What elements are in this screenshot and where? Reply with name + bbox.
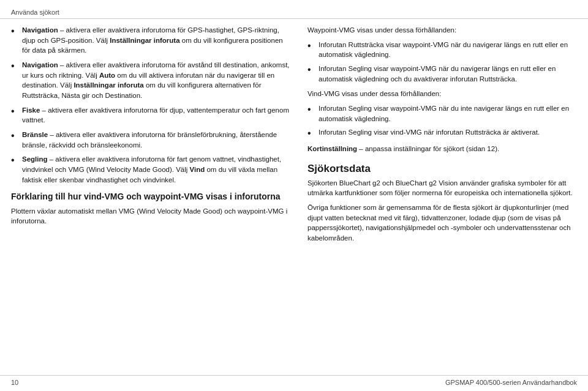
list-item: • Navigation – aktivera eller avaktivera… [11,60,293,101]
bullet-dot: • [307,40,315,51]
sjokort-paragraph-2: Övriga funktioner som är gemensamma för … [307,203,577,244]
bullet-text: Inforutan Segling visar waypoint-VMG när… [318,64,577,84]
bullet-text: Inforutan Segling visar vind-VMG när inf… [318,127,577,138]
waypoint-bullet-list: • Inforutan Ruttsträcka visar waypoint-V… [307,40,577,84]
bullet-text: Navigation – aktivera eller avaktivera i… [22,25,293,56]
footer-manual-title: GPSMAP 400/500-serien Användarhandbok [445,379,577,386]
left-column: • Navigation – aktivera eller avaktivera… [11,25,293,248]
vmd-section-heading: Förklaring till hur vind-VMG och waypoin… [11,191,293,202]
vmd-paragraph: Plottern växlar automatiskt mellan VMG (… [11,206,293,226]
list-item: • Bränsle – aktivera eller avaktivera in… [11,130,293,150]
page-header: Använda sjökort [0,6,588,19]
list-item: • Inforutan Segling visar waypoint-VMG n… [307,64,577,84]
bullet-text: Navigation – aktivera eller avaktivera i… [22,60,293,101]
bullet-text: Segling – aktivera eller avaktivera info… [22,154,293,185]
bullet-dot: • [11,61,18,72]
list-item: • Navigation – aktivera eller avaktivera… [11,25,293,56]
page-footer: 10 GPSMAP 400/500-serien Användarhandbok [0,375,588,386]
bullet-dot: • [11,106,18,117]
bullet-text: Inforutan Ruttsträcka visar waypoint-VMG… [318,40,577,60]
vind-bullet-list: • Inforutan Segling visar waypoint-VMG n… [307,103,577,139]
left-bullet-list: • Navigation – aktivera eller avaktivera… [11,25,293,185]
list-item: • Fiske – aktivera eller avaktivera info… [11,105,293,125]
list-item: • Inforutan Segling visar vind-VMG när i… [307,127,577,139]
content-area: • Navigation – aktivera eller avaktivera… [0,25,588,248]
header-title: Använda sjökort [11,9,59,16]
waypoint-intro: Waypoint-VMG visas under dessa förhållan… [307,25,577,35]
footer-page-number: 10 [11,379,18,386]
bullet-text: Inforutan Segling visar waypoint-VMG när… [318,103,577,124]
bullet-text: Fiske – aktivera eller avaktivera inforu… [22,105,293,125]
list-item: • Segling – aktivera eller avaktivera in… [11,154,293,185]
right-column: Waypoint-VMG visas under dessa förhållan… [307,25,577,248]
bullet-dot: • [307,64,315,75]
sjokort-paragraph-1: Sjökorten BlueChart g2 och BlueChart g2 … [307,178,577,198]
bullet-dot: • [11,26,18,37]
bullet-dot: • [307,104,315,115]
bullet-text: Bränsle – aktivera eller avaktivera info… [22,130,293,150]
kortinstallning-text: Kortinställning – anpassa inställningar … [307,144,577,154]
sjokort-heading: Sjökortsdata [307,163,577,175]
list-item: • Inforutan Ruttsträcka visar waypoint-V… [307,40,577,60]
bullet-dot: • [11,130,18,141]
bullet-dot: • [307,128,315,139]
page-container: Använda sjökort • Navigation – aktivera … [0,0,588,391]
vind-intro: Vind-VMG visas under dessa förhållanden: [307,89,577,99]
list-item: • Inforutan Segling visar waypoint-VMG n… [307,103,577,124]
bullet-dot: • [11,155,18,166]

* Task instructions *
All of the records need to be restated word for word, but not the pictures.

* Task answer *
What elements are in this screenshot and where? Reply with name + bbox.
list-item: • Navigation – aktivera eller avaktivera… [11,60,293,101]
bullet-dot: • [307,40,315,51]
sjokort-paragraph-2: Övriga funktioner som är gemensamma för … [307,203,577,244]
bullet-text: Inforutan Segling visar waypoint-VMG när… [318,64,577,84]
bullet-text: Inforutan Segling visar vind-VMG när inf… [318,127,577,138]
waypoint-bullet-list: • Inforutan Ruttsträcka visar waypoint-V… [307,40,577,84]
bullet-text: Navigation – aktivera eller avaktivera i… [22,25,293,56]
footer-manual-title: GPSMAP 400/500-serien Användarhandbok [445,379,577,386]
left-column: • Navigation – aktivera eller avaktivera… [11,25,293,248]
vmd-section-heading: Förklaring till hur vind-VMG och waypoin… [11,191,293,202]
vmd-paragraph: Plottern växlar automatiskt mellan VMG (… [11,206,293,226]
list-item: • Bränsle – aktivera eller avaktivera in… [11,130,293,150]
page-header: Använda sjökort [0,6,588,19]
list-item: • Inforutan Segling visar waypoint-VMG n… [307,64,577,84]
bullet-text: Navigation – aktivera eller avaktivera i… [22,60,293,101]
bullet-text: Segling – aktivera eller avaktivera info… [22,154,293,185]
bullet-dot: • [11,61,18,72]
list-item: • Navigation – aktivera eller avaktivera… [11,25,293,56]
page-footer: 10 GPSMAP 400/500-serien Användarhandbok [0,375,588,386]
bullet-dot: • [11,106,18,117]
bullet-text: Inforutan Ruttsträcka visar waypoint-VMG… [318,40,577,60]
vind-bullet-list: • Inforutan Segling visar waypoint-VMG n… [307,103,577,139]
left-bullet-list: • Navigation – aktivera eller avaktivera… [11,25,293,185]
list-item: • Fiske – aktivera eller avaktivera info… [11,105,293,125]
list-item: • Inforutan Segling visar vind-VMG när i… [307,127,577,139]
content-area: • Navigation – aktivera eller avaktivera… [0,25,588,248]
header-title: Använda sjökort [11,9,59,16]
waypoint-intro: Waypoint-VMG visas under dessa förhållan… [307,25,577,35]
footer-page-number: 10 [11,379,18,386]
bullet-text: Inforutan Segling visar waypoint-VMG när… [318,103,577,124]
bullet-text: Fiske – aktivera eller avaktivera inforu… [22,105,293,125]
list-item: • Segling – aktivera eller avaktivera in… [11,154,293,185]
right-column: Waypoint-VMG visas under dessa förhållan… [307,25,577,248]
bullet-dot: • [307,64,315,75]
sjokort-paragraph-1: Sjökorten BlueChart g2 och BlueChart g2 … [307,178,577,198]
bullet-dot: • [11,26,18,37]
bullet-dot: • [307,104,315,115]
bullet-text: Bränsle – aktivera eller avaktivera info… [22,130,293,150]
kortinstallning-text: Kortinställning – anpassa inställningar … [307,144,577,154]
sjokort-heading: Sjökortsdata [307,163,577,175]
list-item: • Inforutan Ruttsträcka visar waypoint-V… [307,40,577,60]
bullet-dot: • [11,130,18,141]
bullet-dot: • [307,128,315,139]
page-container: Använda sjökort • Navigation – aktivera … [0,0,588,391]
vind-intro: Vind-VMG visas under dessa förhållanden: [307,89,577,99]
list-item: • Inforutan Segling visar waypoint-VMG n… [307,103,577,124]
bullet-dot: • [11,155,18,166]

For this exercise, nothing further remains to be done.